Charge transfer and recombination in organic/inorganic hybrid composites with CuInS2 nanocrystals studied by light-induced electron spin resonance

Charge separation is an important elementary step in solar cells with donor/acceptor heterojunctions. In this work, light-induced electron spin resonance (LESR) is used to study the charge transfer and recombination of photo-generated charge carriers in inorganic/organic hybrid composites of CuInS2 nanoparticles with the conjugated polymer poly(3-hexylthiophene) (P3HT) or the electron acceptor phenyl-C61-butyric acid methyl ester (PCBM), respectively. After synthesis, the CuInS2 nanoparticles are surrounded by a ligand shell composed of relatively long-chained organic molecules. A ligand shell modification with hexanethiol was applied to the CuInS2 nanoparticles to study the influence of the ligand shell on the charge separation process. The effect of the hexanethiol treatment on the initial ligand shell present after synthesis was analyzed by thermogravimetric analysis (TGA), differential scanning calorimetry (DSC) and Fourier transform infrared spectroscopy (FTIR).
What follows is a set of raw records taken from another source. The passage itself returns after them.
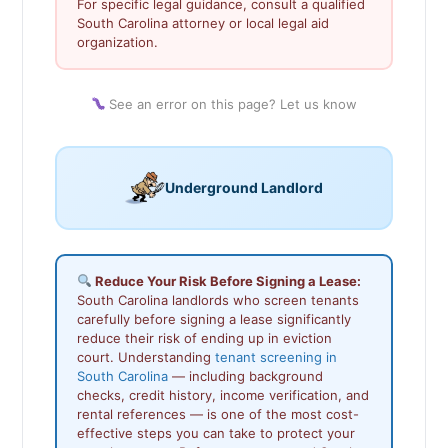
For specific legal guidance, consult a qualified
South Carolina attorney or local legal aid
organization.
See an error on this page? Let us know
Underground Landlord
Reduce Your Risk Before Signing a Lease:
South Carolina landlords who screen tenants
carefully before signing a lease significantly
reduce their risk of ending up in eviction
court. Understanding
tenant screening in
South Carolina
— including background
checks, credit history, income verification, and
rental references — is one of the most cost-
effective steps you can take to protect your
We demonstrate that charge transfer in both the CuInS2/P3HT and CuInS2/PCBM composites is possible and in case of P3HT strongly influenced by the ligand shell. The recombination kinetics of photo-generated charge carriers reveals that trapping is especially governed by the organic semiconductor. Laboratory solar cells with CuInS2/P3HT or CuInS2/PCBM as the photoactive layer are presented as well.